In a conventional magnetic tape cassette for an audio or video equipment or the like, a pair of hubs on which a magnetic tape is wound are rotatably supported in the cassette body. The body is made of upper and lower half parts, each of which are usually manufactured by the injection molding of a plastic or the like. The body is provided with one or more transparent or semitransparent windows through which the wound state of the magnetic tape or the like can be seen from outside. Even if the whole cassette body is made of an optically transmissive material, the windows are often separately made of another optically-transmissive material. In that case, the windows are set at a higher optical transmissivity than the cassette body itself to more surely perform the proper function of each of the windows. The windows may be shaped in desired forms to produce a design effect.
Each of the windows is manufactured by bonding a separate window member to the cassette body through the use of an adhesive, through a process of ultrasonic welding or the like. However, there is a drawback in that it is necessary to separately manufacture the window member and thereafter to bond it to the cassette body. If the cassette body is made of the same optically transmissive material, there is another drawback in that the bonded portion of the cassette body is so visible as to deteriorate the appearance thereof.

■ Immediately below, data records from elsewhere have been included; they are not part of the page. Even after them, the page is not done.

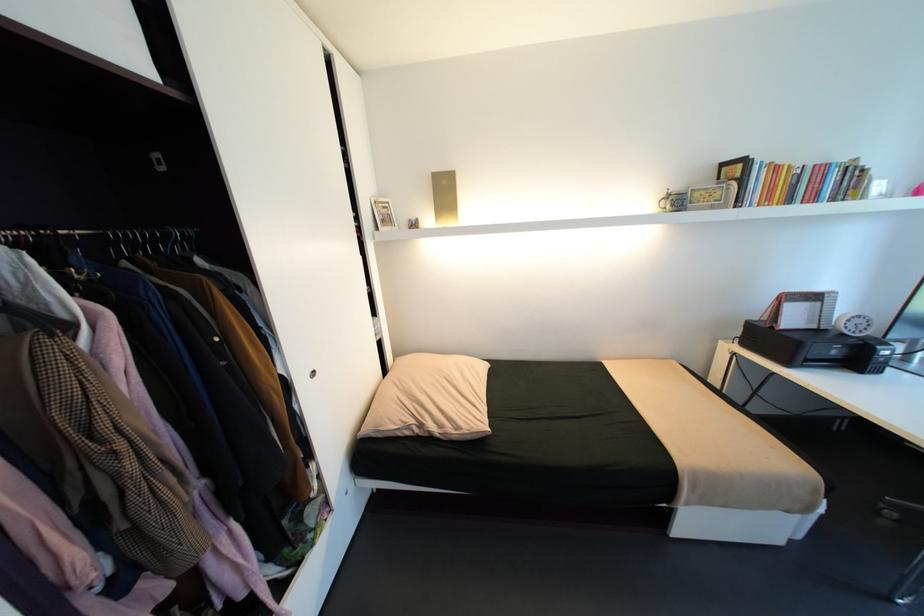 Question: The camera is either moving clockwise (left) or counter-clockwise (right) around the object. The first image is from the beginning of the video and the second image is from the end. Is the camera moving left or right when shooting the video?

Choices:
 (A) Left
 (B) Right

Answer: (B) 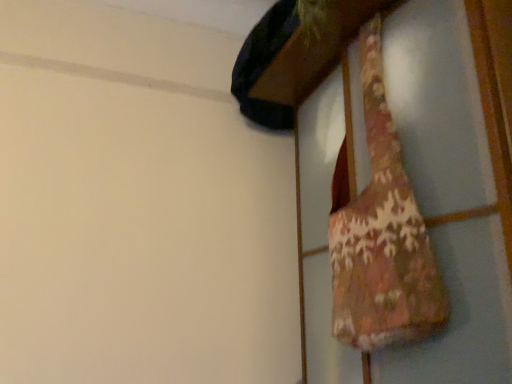 What is the approximate width of floral fabric purse at upper right?

floral fabric purse at upper right is 4.35 inches wide.

The image size is (512, 384). Describe the element at coordinates (381, 233) in the screenshot. I see `floral fabric purse at upper right` at that location.

Identify the location of floral fabric purse at upper right. This screenshot has width=512, height=384. (381, 233).

Locate an element on the screen. Image resolution: width=512 pixels, height=384 pixels. floral fabric purse at upper right is located at coordinates (381, 233). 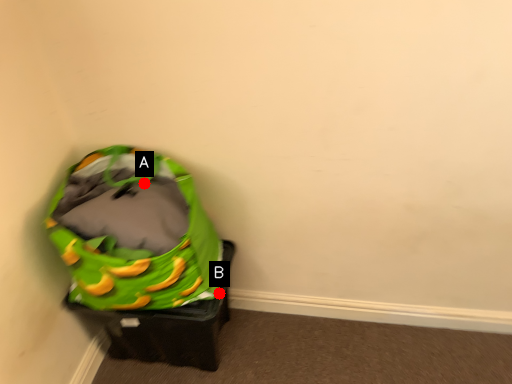 Question: Two points are circled on the image, labeled by A and B beside each circle. Which of the following is the closest to the observer?

Choices:
 (A) A is closer
 (B) B is closer

Answer: (A) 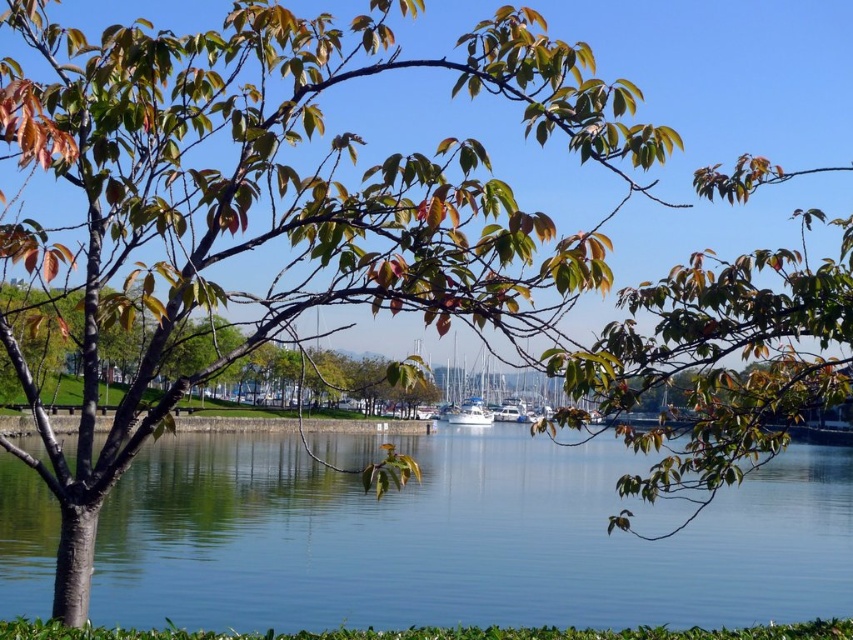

In order to eliminate such drawbacks, a method of manufacturing a magnetic tape cassette through two-color molding has been adopted recently. However, providing the window using the two-color molding method also creates problems. When one or more windows having a relatively complicated form are to be provided, as illustrated by windows 3a and 3b of FIG. 6, cores having the same forms as the windows are moved in the direction of the thickness of the body 2 of the cassette, after the injection molding of the cassette body, so that openings having the same forms as the windows are defined. A plastic for molding the windows is then injected in the direction of the thickness of the cassette body 2 through a direct gate or the like. At that time, slender intermediate portions already molded in the body, such as portion 2a located between the openings 3a and 3b, undergo deformation or color change due to the pressure or heat of the plastic injected into the openings, so that a desired form or appearance cannot be obtained. Countermeasures, such as limiting the movement of the cores so as to hold the slender intermediate portion 2a to prevent it from undergoing the deformation or color change, have been taken in order to solve the problem. However, such countermeasures restrain the form or design of the windows 3a and 3b greatly.